# WORK TASK
Below are the records; restate all of them exactly.

Stored entries:
* * * * * * *

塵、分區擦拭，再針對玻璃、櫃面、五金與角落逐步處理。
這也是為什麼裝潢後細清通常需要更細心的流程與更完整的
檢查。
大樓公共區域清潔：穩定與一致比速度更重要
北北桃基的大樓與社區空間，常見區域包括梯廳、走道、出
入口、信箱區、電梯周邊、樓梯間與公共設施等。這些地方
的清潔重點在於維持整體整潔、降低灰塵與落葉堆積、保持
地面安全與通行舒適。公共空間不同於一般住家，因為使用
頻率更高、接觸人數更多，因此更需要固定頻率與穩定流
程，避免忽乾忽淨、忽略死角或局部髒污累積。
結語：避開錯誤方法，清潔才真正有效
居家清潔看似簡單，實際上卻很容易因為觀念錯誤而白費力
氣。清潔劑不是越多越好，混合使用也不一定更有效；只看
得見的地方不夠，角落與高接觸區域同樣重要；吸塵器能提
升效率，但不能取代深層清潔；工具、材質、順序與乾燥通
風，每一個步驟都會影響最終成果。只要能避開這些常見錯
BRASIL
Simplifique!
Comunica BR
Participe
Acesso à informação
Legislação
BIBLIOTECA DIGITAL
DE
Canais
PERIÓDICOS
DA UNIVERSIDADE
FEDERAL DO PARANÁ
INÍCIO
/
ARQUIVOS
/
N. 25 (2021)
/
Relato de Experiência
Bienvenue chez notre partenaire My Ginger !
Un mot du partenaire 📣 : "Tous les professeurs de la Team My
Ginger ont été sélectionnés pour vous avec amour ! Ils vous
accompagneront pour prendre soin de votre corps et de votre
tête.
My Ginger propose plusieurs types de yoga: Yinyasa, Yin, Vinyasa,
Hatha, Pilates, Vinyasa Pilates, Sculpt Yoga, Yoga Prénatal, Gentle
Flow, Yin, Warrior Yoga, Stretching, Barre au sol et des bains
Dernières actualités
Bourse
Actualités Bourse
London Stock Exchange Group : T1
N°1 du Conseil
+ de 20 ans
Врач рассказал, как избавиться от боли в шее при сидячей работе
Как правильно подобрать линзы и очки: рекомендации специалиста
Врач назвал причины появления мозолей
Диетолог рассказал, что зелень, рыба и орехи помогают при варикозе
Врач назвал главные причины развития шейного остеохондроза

* * * * * * *

# FINAL ANSWER
塵、分區擦拭，再針對玻璃、櫃面、五金與角落逐步處理。
這也是為什麼裝潢後細清通常需要更細心的流程與更完整的
檢查。
大樓公共區域清潔：穩定與一致比速度更重要
北北桃基的大樓與社區空間，常見區域包括梯廳、走道、出
入口、信箱區、電梯周邊、樓梯間與公共設施等。這些地方
的清潔重點在於維持整體整潔、降低灰塵與落葉堆積、保持
地面安全與通行舒適。公共空間不同於一般住家，因為使用
頻率更高、接觸人數更多，因此更需要固定頻率與穩定流
程，避免忽乾忽淨、忽略死角或局部髒污累積。
結語：避開錯誤方法，清潔才真正有效
居家清潔看似簡單，實際上卻很容易因為觀念錯誤而白費力
氣。清潔劑不是越多越好，混合使用也不一定更有效；只看
得見的地方不夠，角落與高接觸區域同樣重要；吸塵器能提
升效率，但不能取代深層清潔；工具、材質、順序與乾燥通
風，每一個步驟都會影響最終成果。只要能避開這些常見錯
BRASIL
Simplifique!
Comunica BR
Participe
Acesso à informação
Legislação
BIBLIOTECA DIGITAL
DE
Canais
PERIÓDICOS
DA UNIVERSIDADE
FEDERAL DO PARANÁ
INÍCIO
/
ARQUIVOS
/
N. 25 (2021)
/
Relato de Experiência
Bienvenue chez notre partenaire My Ginger !
Un mot du partenaire 📣 : "Tous les professeurs de la Team My
Ginger ont été sélectionnés pour vous avec amour ! Ils vous
accompagneront pour prendre soin de votre corps et de votre
tête.
My Ginger propose plusieurs types de yoga: Yinyasa, Yin, Vinyasa,
Hatha, Pilates, Vinyasa Pilates, Sculpt Yoga, Yoga Prénatal, Gentle
Flow, Yin, Warrior Yoga, Stretching, Barre au sol et des bains
Dernières actualités
Bourse
Actualités Bourse
London Stock Exchange Group : T1
N°1 du Conseil
+ de 20 ans
Врач рассказал, как избавиться от боли в шее при сидячей работе
Как правильно подобрать линзы и очки: рекомендации специалиста
Врач назвал причины появления мозолей
Диетолог рассказал, что зелень, рыба и орехи помогают при варикозе
Врач назвал главные причины развития шейного остеохондроза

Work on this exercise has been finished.